Dataset entries:
⁂

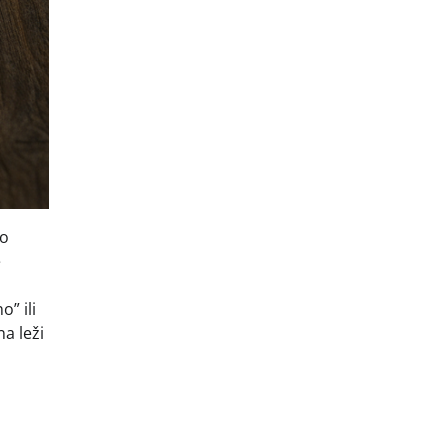
vo
e
” ili
a leži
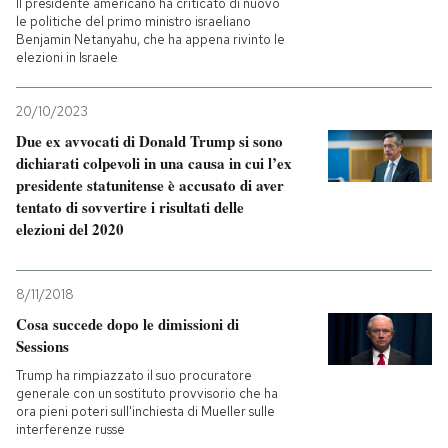
Il presidente americano ha criticato di nuovo
le politiche del primo ministro israeliano
Benjamin Netanyahu, che ha appena rivinto le
elezioni in Israele
20/10/2023
Due ex avvocati di Donald Trump si sono
dichiarati colpevoli in una causa in cui l’ex
presidente statunitense è accusato di aver
tentato di sovvertire i risultati delle
elezioni del 2020
8/11/2018
Cosa succede dopo le dimissioni di
Sessions
Trump ha rimpiazzato il suo procuratore
generale con un sostituto provvisorio che ha
ora pieni poteri sull'inchiesta di Mueller sulle
interferenze russe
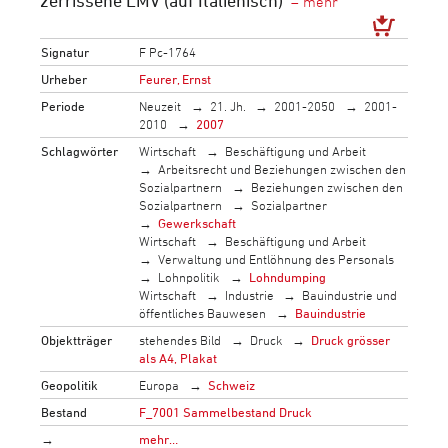
zerrissene LMV (auf Italienisch)
Signatur
F Pc-1764
Urheber
Feurer, Ernst
Periode
Neuzeit
21. Jh.
2001-2050
2001-
2010
2007
Schlagwörter
Wirtschaft
Beschäftigung und Arbeit
Arbeitsrecht und Beziehungen zwischen den
Sozialpartnern
Beziehungen zwischen den
Sozialpartnern
Sozialpartner
Gewerkschaft
Wirtschaft
Beschäftigung und Arbeit
Verwaltung und Entlöhnung des Personals
Lohnpolitik
Lohndumping
Wirtschaft
Industrie
Bauindustrie und
öffentliches Bauwesen
Bauindustrie
Objektträger
stehendes Bild
Druck
Druck grösser
als A4, Plakat
Geopolitik
Europa
Schweiz
Bestand
F_7001 Sammelbestand Druck
→
mehr…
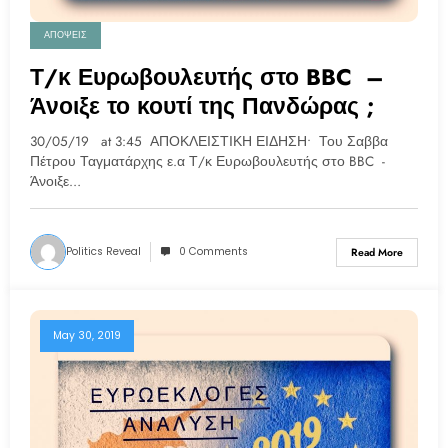
ΑΠΟΨΕΙΣ
Τ/κ Ευρωβουλευτής στο BBC –
Άνοιξε το κουτί της Πανδώρας ;
30/05/19 at 3:45 ΑΠΟΚΛΕΙΣΤΙΚΗ ΕΙΔΗΣΗ• Του Σαββα
Πέτρου Ταγματάρχης ε.α Τ/κ Ευρωβουλευτής στο BBC -
Άνοιξε…
Politics Reveal
0 Comments
Read More
May 30, 2019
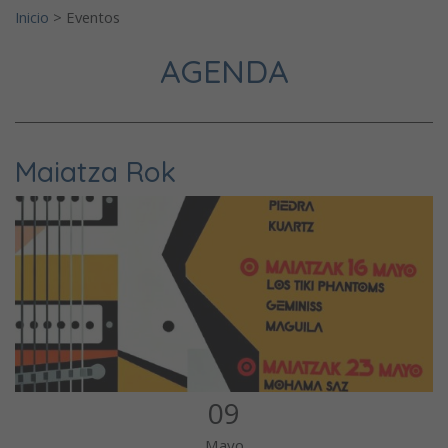
Inicio
>
Eventos
AGENDA
Maiatza Rok
09
Mayo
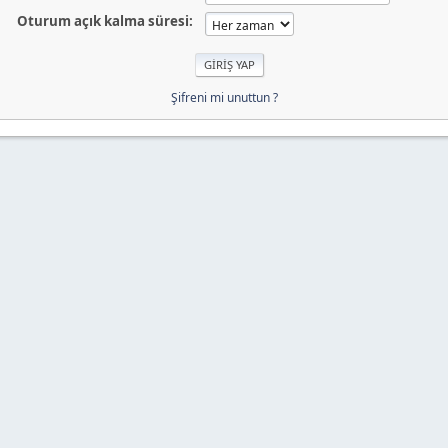
Oturum açık kalma süresi:
Şifreni mi unuttun ?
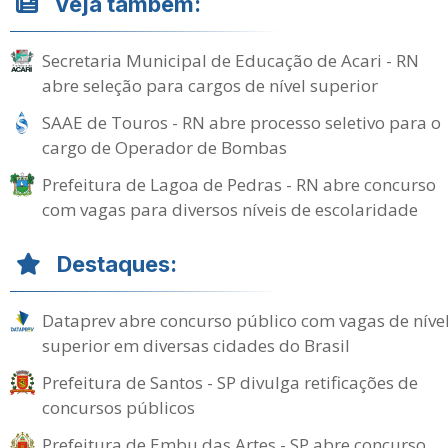
Veja também:
Secretaria Municipal de Educação de Acari - RN
abre seleção para cargos de nível superior
SAAE de Touros - RN abre processo seletivo para o
cargo de Operador de Bombas
Prefeitura de Lagoa de Pedras - RN abre concurso
com vagas para diversos níveis de escolaridade
Destaques:
Dataprev abre concurso público com vagas de níve
superior em diversas cidades do Brasil
Prefeitura de Santos - SP divulga retificações de
concursos públicos
Prefeitura de Embu das Artes - SP abre concurso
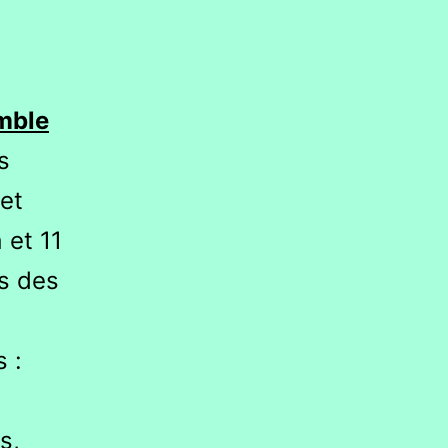
emble
s
et
 et 11
rs des
 :
s,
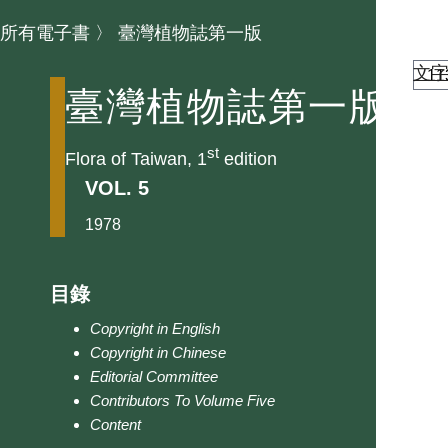
所有電子書
〉
臺灣植物誌第一版
文
臺灣植物誌第一版
st
Flora of Taiwan, 1
edition
VOL. 5
1978
目錄
Copyright in English
Copyright in Chinese
Editorial Committee
Contributors To Volume Five
Content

⁂

Exercise details: In the records above, how many lines hold the string "elezioni"? Only the number should be given.

Response to the exercise: 2